═════ Task input

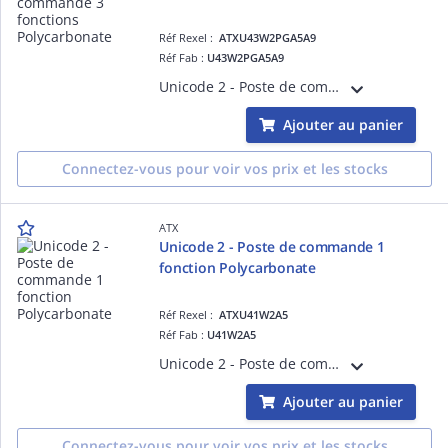
Réf Rexel :
ATXU43W2PGA5A9
Réf Fab :
U43W2PGA5A9
Unicode 2 - Poste de commande 3 fonctions Polycarbonate Contacts bas niveau < 5mA. Entrées de cable pour cable non armé. Un voyant vert 12 à 254 Vca, 12 à 60 Vcc, un bouton poussoir vert (NO) et un bouton poussoir rouge (NC)
Ajouter au panier
Connectez-vous pour voir vos prix et les stocks
ATX
Unicode 2 - Poste de commande 1
fonction Polycarbonate
Réf Rexel :
ATXU41W2A5
Réf Fab :
U41W2A5
Unicode 2 - Poste de commande 1 fonction Polycarbonate Contacts bas niveau < 5mA. Entrées de cable pour cable non armé.
Ajouter au panier
Connectez-vous pour voir vos prix et les stocks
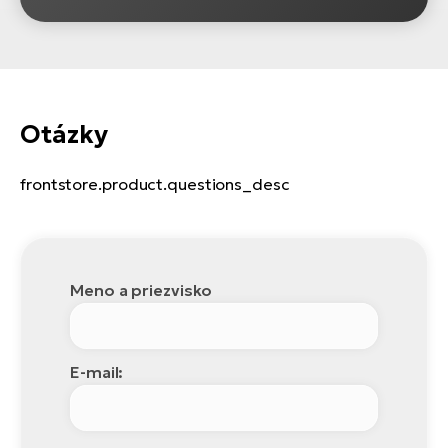
Otázky
frontstore.product.questions_desc
Meno a priezvisko
E-mail:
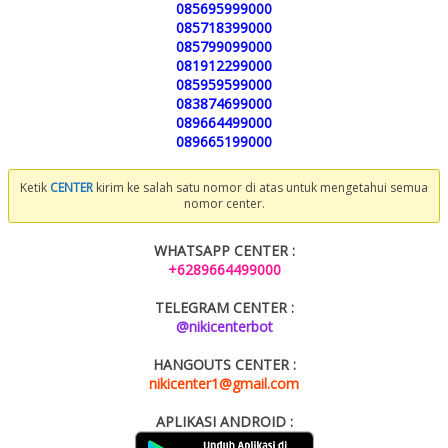
085695999000
085718399000
085799099000
081912299000
085959599000
083874699000
089664499000
089665199000
Ketik
CENTER
kirim ke salah satu nomor di atas untuk mengetahui semua
nomor center.
WHATSAPP CENTER :
+6289664499000
TELEGRAM CENTER :
@nikicenterbot
HANGOUTS CENTER :
nikicenter1@gmail.com
APLIKASI ANDROID :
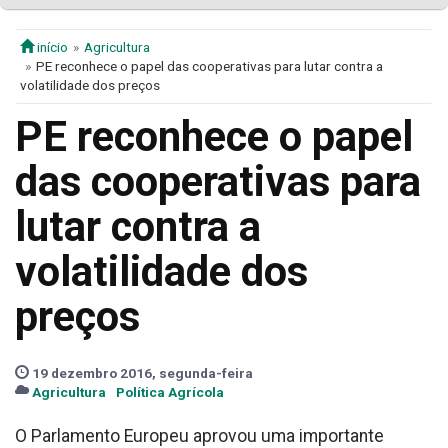
início
Agricultura
PE reconhece o papel das cooperativas para lutar contra a
volatilidade dos preços
PE reconhece o papel
das cooperativas para
lutar contra a
volatilidade dos
preços
19 dezembro 2016, segunda-feira
Agricultura
Política Agrícola
O Parlamento Europeu aprovou uma importante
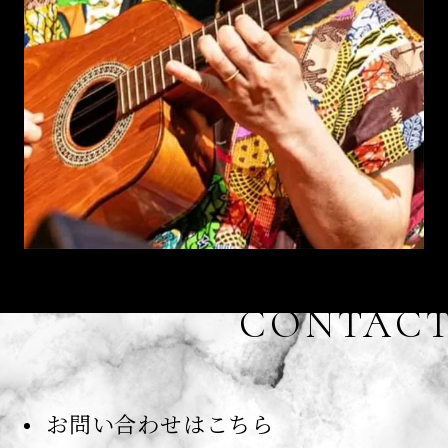
CONTAC
お問い合わせはこちら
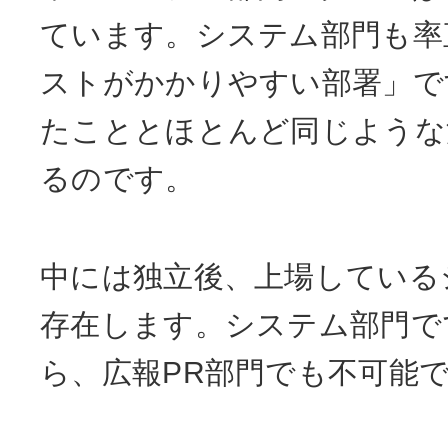
ています。システム部門も率
ストがかかりやすい部署」で
たこととほとんど同じような
るのです。
中には独立後、上場している
存在します。システム部門で
ら、広報PR部門でも不可能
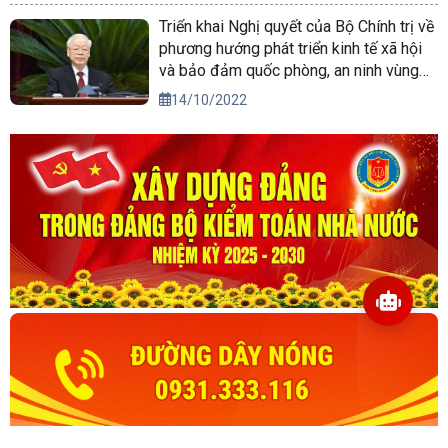
Triển khai Nghị quyết của Bộ Chính trị về
phương hướng phát triển kinh tế xã hội
và bảo đảm quốc phòng, an ninh vùng
Tây Nguyên đến năm 2030, tầm nhìn
14/10/2022
đến năm 2045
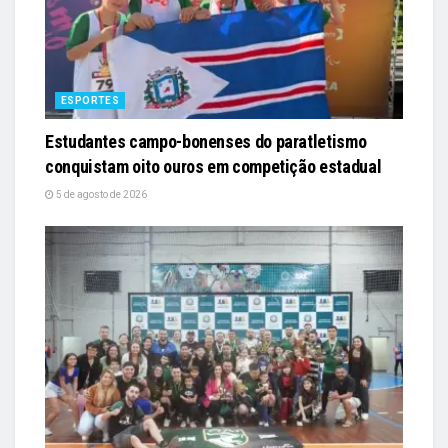
ESPORTES
Estudantes campo-bonenses do paratletismo
conquistam oito ouros em competição estadual
5 de agosto de 2026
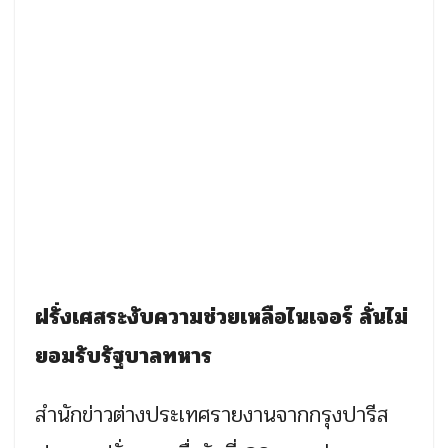
ฝรั่งเศสระงับความช่วยเหลือไนเจอร์ ลั่นไม่
ยอมรับรัฐบาลทหาร
สำนักข่าวต่างประเทศรายงานจากกรุงปารีส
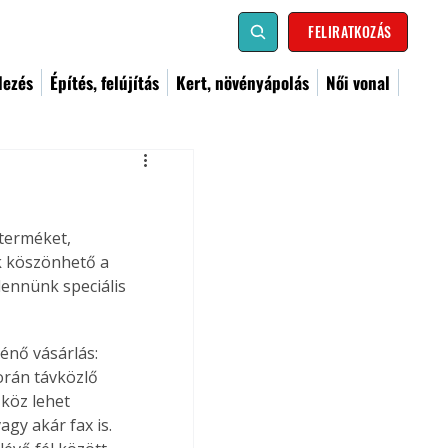
FELIRATKOZÁS
dezés
Építés, felújítás
Kert, növényápolás
Női vonal
terméket, 
k köszönhető a 
ennünk speciális 
énő vásárlás: 
orán távközlő 
köz lehet 
gy akár fax is. 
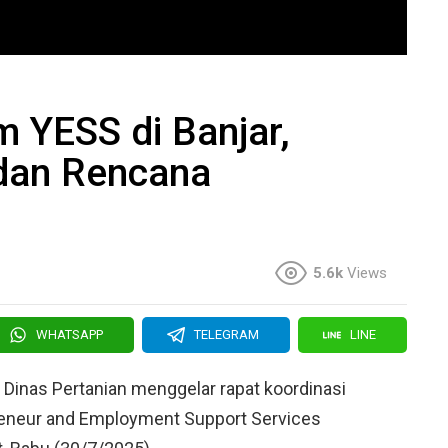
 YESS di Banjar,
 dan Rencana
5.6k
Views
WHATSAPP
TELEGRAM
LINE
 Dinas Pertanian menggelar rapat koordinasi
reneur and Employment Support Services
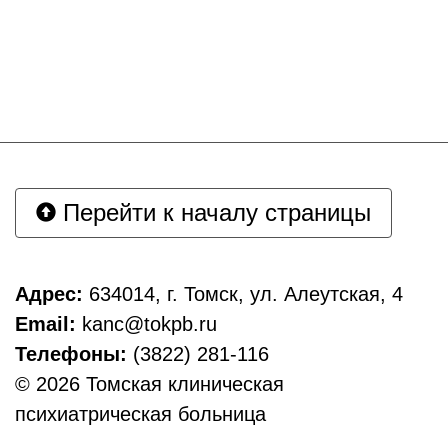
Перейти к началу страницы
Адрес:
634014, г. Томск, ул. Алеутская, 4
Email:
kanc@tokpb.ru
Телефоны:
(3822) 281-116
© 2026 Томская клиническая
психиатрическая больница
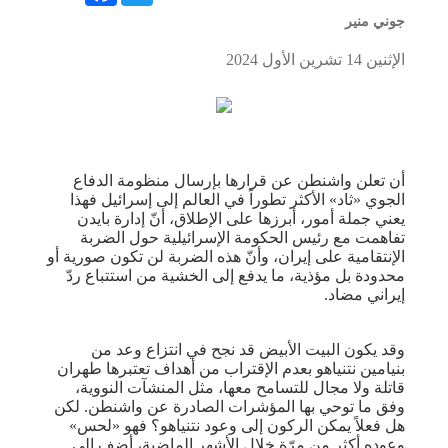
جوني منير
الإثنين 14 تشرين الأول 2024
أن تعلن واشنطن عن قرارها بإرسال منظومة الدفاع
الجوي «ثاد» الأكثر تطوراً في العالم إلى إسرائيل فهذا
يعني جملة أمور، أبرزها على الإطلاق، أنّ إدارة بايدن
تفاهمت مع رئيس الحكومة الإسرائيلية حول الضربة
الإنتقامية على إيران، وأنّ هذه الضربة لن تكون صورية أو
محدودة بل مؤذية، ما يدفع إلى الخشية من استتباع ردّ
إيراني مضاد.
وقد يكون البيت الأبيض قد نجح في انتزاع وعد من
بنيامين نتنياهو بعدم الإقتراب من أهداف تعتبرها طهران
قاتلة ولا مجال للتسامح معها، مثل المنشآت النووية،
وفق ما توحي بها المؤشرات الصادرة عن واشنطن. لكن
هل فعلاً يمكن الركون إلى وعود نتنياهو؟ فهو «لحس»
وعوده أكثر من مرّة خلال الأشهر الماضية، أضف إلى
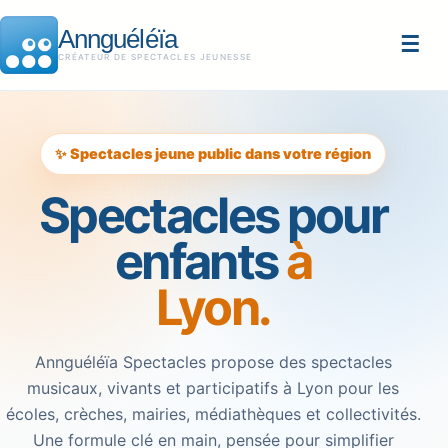
Annguéléïa
☰
CRÉATEUR DE SPECTACLES JEUNESSE
✨ Spectacles jeune public dans votre région
Spectacles pour
enfants
à
Lyon.
Annguéléïa Spectacles propose des spectacles
musicaux, vivants et participatifs à Lyon pour les
écoles, crèches, mairies, médiathèques et collectivités.
Une formule clé en main, pensée pour simplifier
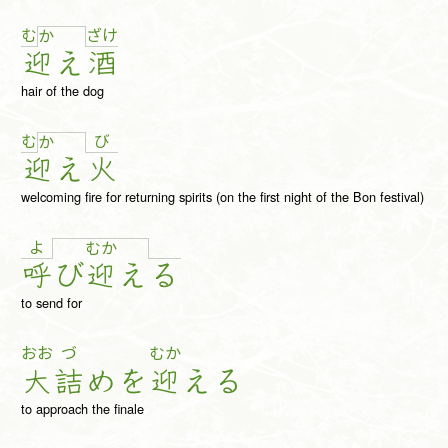
む
ざ
け
か
迎
え
酒
hair of the dog
む
び
か
迎
え
火
welcoming fire for returning spirits (on the first night of the Bon festival)
よ
む
か
呼
び
迎
え
る
to send for
おお
づ
むか
大
詰
め
を
迎
え
る
to approach the finale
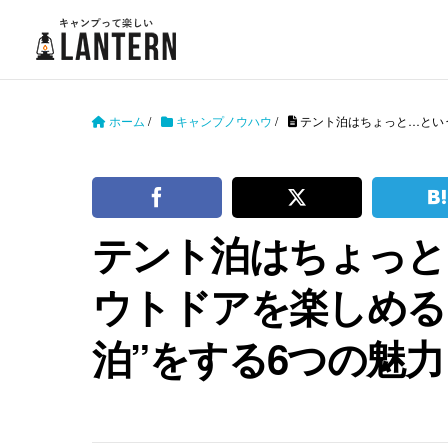
ホーム
/
キャンプノウハウ
/
テント泊はちょっと…とい
テント泊はちょっと
ウトドアを楽しめる
泊”をする6つの魅力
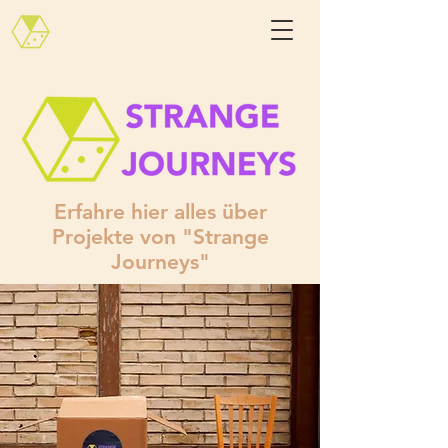
Erfahre hier alles über
Projekte von "Strange
Journeys"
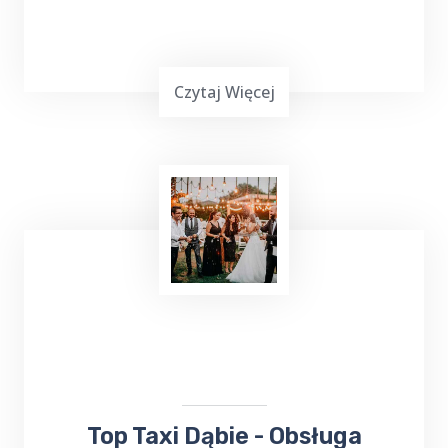
Czytaj Więcej
Podróżowanie często jest wymagające,
zwłaszcza gdy chcemy dotrzeć do miejsca
leczenia. Jeśli planujesz wyjazd do Gołdapi i
potrzebujesz bezproblemowego transportu
do
Sanatorium Wital
, TOP TAXI Dąbie ma dla
ciebie doskonałą ofertę.
​​Top Taxi Dąbie - Obsługa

══════════

What the exercise asks: All entries above must be repeated exactly; pictures are to be left out.

Solution:
Réf Rexel :
ATXU43W2PGA5A9
Réf Fab :
U43W2PGA5A9
Unicode 2 - Poste de commande 3 fonctions Polycarbonate Contacts bas niveau < 5mA. Entrées de cable pour cable non armé. Un voyant vert 12 à 254 Vca, 12 à 60 Vcc, un bouton poussoir vert (NO) et un bouton poussoir rouge (NC)
Ajouter au panier
Connectez-vous pour voir vos prix et les stocks
ATX
Unicode 2 - Poste de commande 1
fonction Polycarbonate
Réf Rexel :
ATXU41W2A5
Réf Fab :
U41W2A5
Unicode 2 - Poste de commande 1 fonction Polycarbonate Contacts bas niveau < 5mA. Entrées de cable pour cable non armé.
Ajouter au panier
Connectez-vous pour voir vos prix et les stocks
Otázky
frontstore.product.questions_desc
Meno a priezvisko
E-mail:
085695999000
085718399000
085799099000
081912299000
085959599000
083874699000
089664499000
089665199000
Ketik
CENTER
kirim ke salah satu nomor di atas untuk mengetahui semua
nomor center.
WHATSAPP CENTER :
+6289664499000
TELEGRAM CENTER :
@nikicenterbot
HANGOUTS CENTER :
nikicenter1@gmail.com
APLIKASI ANDROID :
início
Agricultura
PE reconhece o papel das cooperativas para lutar contra a
volatilidade dos preços
PE reconhece o papel
das cooperativas para
lutar contra a
volatilidade dos
preços
19 dezembro 2016, segunda-feira
Agricultura
Política Agrícola
O Parlamento Europeu aprovou uma importante
CONTAC
お問い合わせはこちら
ています。システム部門も率
ストがかかりやすい部署」で
たこととほとんど同じような
るのです。
中には独立後、上場している
存在します。システム部門で
ら、広報PR部門でも不可能
Triển khai Nghị quyết của Bộ Chính trị về
phương hướng phát triển kinh tế xã hội
và bảo đảm quốc phòng, an ninh vùng
Tây Nguyên đến năm 2030, tầm nhìn
14/10/2022
đến năm 2045
ESPORTES
Estudantes campo-bonenses do paratletismo
conquistam oito ouros em competição estadual
5 de agosto de 2026
ฝรั่งเศสระงับความช่วยเหลือไนเจอร์ ลั่นไม่
ยอมรับรัฐบาลทหาร
สำนักข่าวต่างประเทศรายงานจากกรุงปารีส
FELIRATKOZÁS
dezés
Építés, felújítás
Kert, növényápolás
Női vonal
terméket, 
k köszönhető a 
ennünk speciális 
énő vásárlás: 
orán távközlő 
köz lehet 
gy akár fax is. 
 YESS di Banjar,
 dan Rencana
5.6k
Views
WHATSAPP
TELEGRAM
LINE
 Dinas Pertanian menggelar rapat koordinasi
reneur and Employment Support Services
Перейти к началу страницы
Адрес:
634014, г. Томск, ул. Алеутская, 4
Email:
kanc@tokpb.ru
Телефоны:
(3822) 281-116
© 2026 Томская клиническая
психиатрическая больница
جوني منير
الإثنين 14 تشرين الأول 2024
أن تعلن واشنطن عن قرارها بإرسال منظومة الدفاع
الجوي «ثاد» الأكثر تطوراً في العالم إلى إسرائيل فهذا
يعني جملة أمور، أبرزها على الإطلاق، أنّ إدارة بايدن
تفاهمت مع رئيس الحكومة الإسرائيلية حول الضربة
الإنتقامية على إيران، وأنّ هذه الضربة لن تكون صورية أو
محدودة بل مؤذية، ما يدفع إلى الخشية من استتباع ردّ
إيراني مضاد.
وقد يكون البيت الأبيض قد نجح في انتزاع وعد من
بنيامين نتنياهو بعدم الإقتراب من أهداف تعتبرها طهران
قاتلة ولا مجال للتسامح معها، مثل المنشآت النووية،
وفق ما توحي بها المؤشرات الصادرة عن واشنطن. لكن
هل فعلاً يمكن الركون إلى وعود نتنياهو؟ فهو «لحس»
وعوده أكثر من مرّة خلال الأشهر الماضية، أضف إلى
Annguéléïa
☰
CRÉATEUR DE SPECTACLES JEUNESSE
✨ Spectacles jeune public dans votre région
Spectacles pour
enfants
à
Lyon.
Annguéléïa Spectacles propose des spectacles
musicaux, vivants et participatifs à Lyon pour les
écoles, crèches, mairies, médiathèques et collectivités.
Une formule clé en main, pensée pour simplifier
む
ざ
け
か
迎
え
酒
hair of the dog
む
び
か
迎
え
火
welcoming fire for returning spirits (on the first night of the Bon festival)
よ
む
か
呼
び
迎
え
る
to send for
おお
づ
むか
大
詰
め
を
迎
え
る
to approach the finale
ホーム
/
キャンプノウハウ
/
テント泊はちょっと…とい
テント泊はちょっと
ウトドアを楽しめる
泊”をする6つの魅力
Erfahre hier alles über
Projekte von "Strange
Journeys"
Czytaj Więcej
Podróżowanie często jest wymagające,
zwłaszcza gdy chcemy dotrzeć do miejsca
leczenia. Jeśli planujesz wyjazd do Gołdapi i
potrzebujesz bezproblemowego transportu
do
Sanatorium Wital
, TOP TAXI Dąbie ma dla
ciebie doskonałą ofertę.
​​Top Taxi Dąbie - Obsługa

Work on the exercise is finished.